Twenty-two people have been arrested in Jiangsu province for stealing electricity to mine Bitcoin.
According to the Paper, the power authority of Zhenjiang noticed significantly higher power usage across the city since 2018, and reported their findings to the city’s public security bureau in March. Zhenjiang city police investigated for nearly two months, and uncovered that a syndicate had rented nine factories with computer mining equipment and reportedly stole around RMB20 million in power over the course of their digital mining operation.
The police seized roughly 4,000 mining machines as a part of the investigation.

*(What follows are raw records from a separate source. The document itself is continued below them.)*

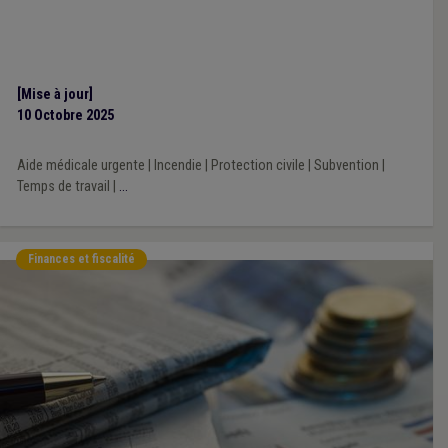
[Mise à jour]
10 Octobre 2025
Aide médicale urgente
|
Incendie
|
Protection civile
|
Subvention
|
Temps de travail
|
...
Finances et fiscalité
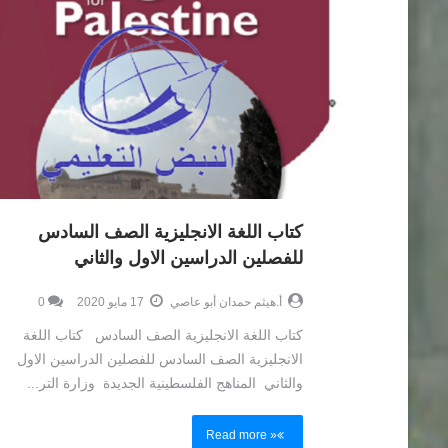
كتاب اللغة الانجليزية الصف السادس
للفصلين الدراسين الاول والثاني
أ.هيثم حمدان أبو عاصي
17 مايو 2020
0
كتاب اللغة الانجليزية الصف السادس كتاب اللغة
الانجليزية الصف السادس للفصلين الدراسين الاول
والثاني المناهج الفلسطينية الجديدة وزارة التر...
Read more »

While it’s not clear how much the power thieves made in profits, Bitcoin Magazine called the case “one of if not the single largest power thefts for cryptocurrency mining ever.”
For cryptocurrency miners, electricity is essential to their operation. Between the computing power and the cooling system needed to keep the machines from overheating, the utility bill tends to be astronomically high, which is why some miners revert to stealing power from other places.
Bitcoin and cryptocurrencies as a whole have endured a rocky relationship with the Central Government since rising in popularity in the PRC around 2013.
Back in 2016, the People’s Bank of China (PBOC) planned to issue a sovereign digital currency that was expected to reduce costs and prevent money laundering. A year and eight months later, Beijing ordered all Chinese mainland-based cryptocurrency exchanges to shut down, effectively cracking down on the cryptocurrency movement in China.
In April 2019, China’s National Development and Reform Commission (NDRC) released their Directory Catalogue on Readjustment of Industrial Structure, which named cryptocurrency mining as an industry that should be eliminated in China.